Le Figaro, no. 19221
Le Figaro Économie, lundi 22 mai 2006, p. 30
DÉCRYPTAGE
IDEES POUR DEMAIN
La fuite des cerveaux peut être une chance pour l'Afrique
Sixtine LEON DUFOUR
BLUFF OU PAS, le président sénégalais, Abdulaye Wade, affirmait récemment vouloir ramener les études de médecine au Sénégal de sept à cinq ans : « parce ce que ainsi la France ne pourra plus nous voler nos médecins ». Une réponse à l'immigration « choisie » prônée par le ministre de l'Intérieur, Nicolas Sarkozy.
C'est à ce thème que s'est intéressé CAPafrique (Centre d'analyses et de proposition pour l'Afrique), un think-tank parrainé, entre autres, par Claude Bébéar de l'Institut Montaigne et spécialisé sur les questions africaines.
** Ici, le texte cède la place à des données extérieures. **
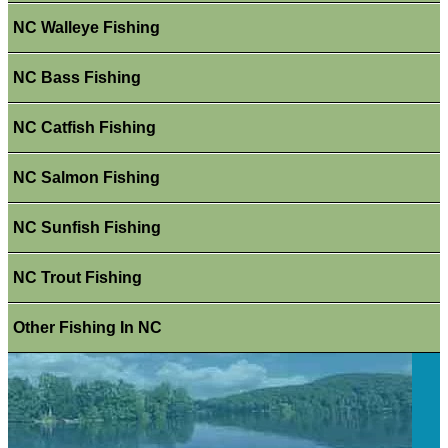
NC Walleye Fishing
NC Bass Fishing
NC Catfish Fishing
NC Salmon Fishing
NC Sunfish Fishing
NC Trout Fishing
Other Fishing In NC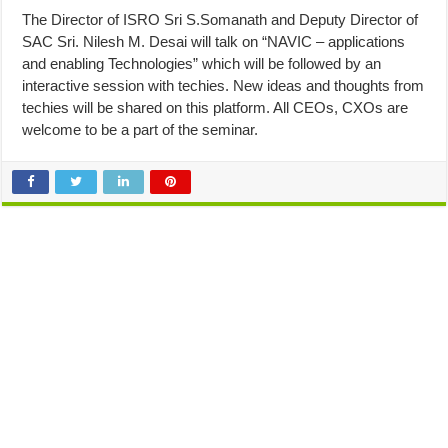
The Director of ISRO Sri S.Somanath and Deputy Director of
SAC Sri. Nilesh M. Desai will talk on “NAVIC – applications
and enabling Technologies” which will be followed by an
interactive session with techies. New ideas and thoughts from
techies will be shared on this platform. All CEOs, CXOs are
welcome to be a part of the seminar.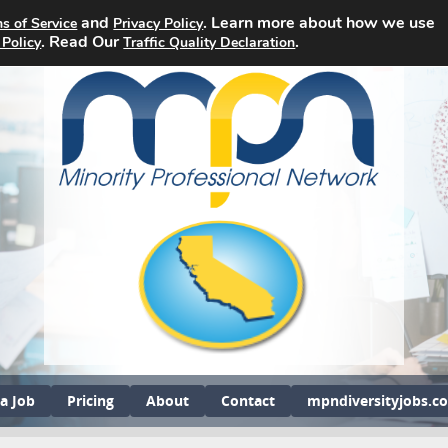
and
. Learn more about how we use
s of Service
Privacy Policy
. Read Our
.
 Policy
Traffic Quality Declaration
a Job
Pricing
About
Contact
mpndiversityjobs.c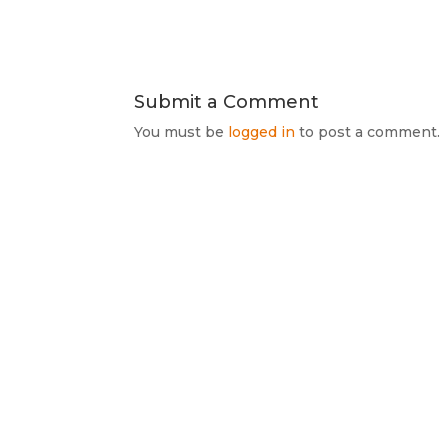
Submit a Comment
You must be
logged in
to post a comment.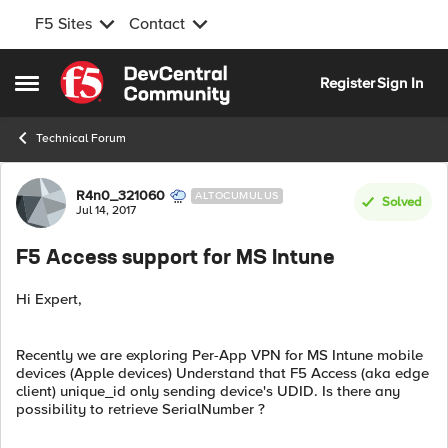
F5 Sites
Contact
Skip to content
Register
Sign In
Open Side Menu
Technical Forum
Forum Discussion
R4n0_321060
ALTOCUMULUS
Solved
Jul 14, 2017
F5 Access support for MS Intune
Hi Expert,
Recently we are exploring Per-App VPN for MS Intune mobile
devices (Apple devices) Understand that F5 Access (aka edge
client) unique_id only sending device's UDID. Is there any
possibility to retrieve SerialNumber ?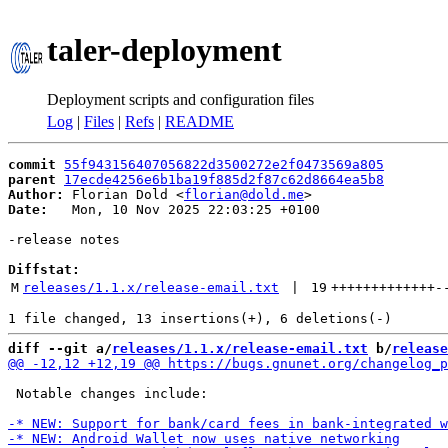
taler-deployment
Deployment scripts and configuration files
Log
|
Files
|
Refs
|
README
commit
55f943156407056822d3500272e2f0473569a805
parent
17ecde4256e6b1ba19f885d2f87c62d8664ea5b8
Author:
 Florian Dold <
florian@dold.me
Date:
   Mon, 10 Nov 2025 22:03:25 +0100

-release notes

Diffstat:
M
releases/1.1.x/release-email.txt
 | 
19
+++++++++++++
-
diff --git a/
releases/1.1.x/release-email.txt
 b/
release
 Notable changes include:
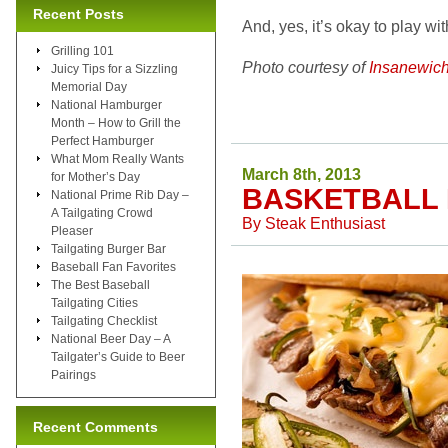
Recent Posts
And, yes, it’s okay to play wi
Grilling 101
Photo courtesy of
Insanewic
Juicy Tips for a Sizzling
Memorial Day
National Hamburger
Month – How to Grill the
Perfect Hamburger
What Mom Really Wants
March 8th, 2013
for Mother’s Day
BASKETBALL 
National Prime Rib Day –
A Tailgating Crowd
By
Steak Enthusiast
Pleaser
Tailgating Burger Bar
Baseball Fan Favorites
The Best Baseball
Tailgating Cities
Tailgating Checklist
National Beer Day – A
Tailgater’s Guide to Beer
Pairings
Recent Comments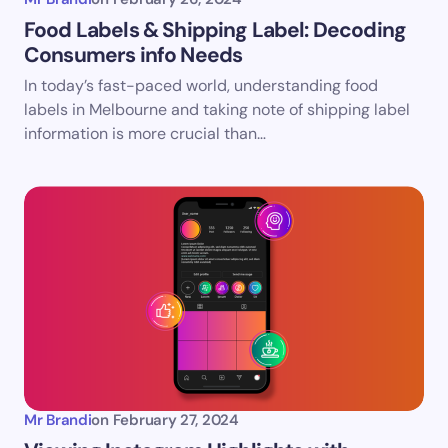
Food Labels & Shipping Label: Decoding
Consumers info Needs
In today’s fast-paced world, understanding food
labels in Melbourne and taking note of shipping label
information is more crucial than…
Mr Brandi
on
February 27, 2024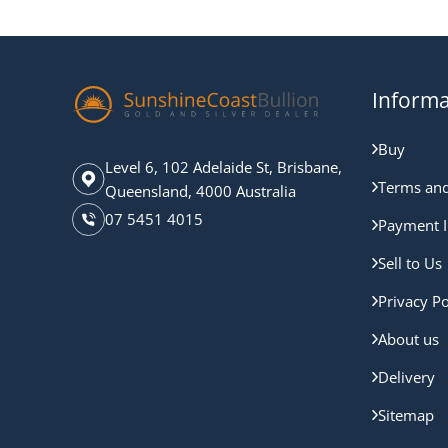
Informa
Buy
Level 6, 102 Adelaide St, Brisbane,
Terms and
Queensland, 4000 Australia
07 5451 4015
Payment I
Sell to Us
Privacy Po
About us
Delivery
Sitemap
En insistant sur le fait que le secteur de la santé est particulièrement touché par la fuite des cerveaux, « pourtant d'une importance décisive en matière de développement », écrivent Matthieu Loitron et Michaël Cheylan. A cet égard, l'OMS (Organisation mondiale de la santé) précise que dans sa grande majorité, le continent n'atteint pas le taux recommandé de 1 médecin pour 5 000 habitants (il y en a 1 pour 300 en France). Probablement parce qu'un quart des médecins formés sur le continent travaille aujourd'hui dans l'OCDE...
HEC à Dakar
Ne dit-on pas, en effet, qu'il y a plus de médecins éthiopiens à Chicago qu'en Afrique ou de médecins béninois en France qu'au Bénin ?
Evidemment, si le « pillage des talents » continuait, le Continent s'en trouverait encore plus déstabilisé. Mais CAPafrique veut, aussi, y voir un levier pour le développement. « Les pays africains peuvent tirer de grands bénéfices du fait que leurs chercheurs, ingénieurs ou médecins se forment et travaillent de concert avec des spécialistes des pays du Nord », poursuit Matthieu Loitron. « C'est un atout et même, dans certains cas, une nécessité. » A une condition : que ces séjours au Nord d'un diplômé du Sud, servent in fine la cause du développement.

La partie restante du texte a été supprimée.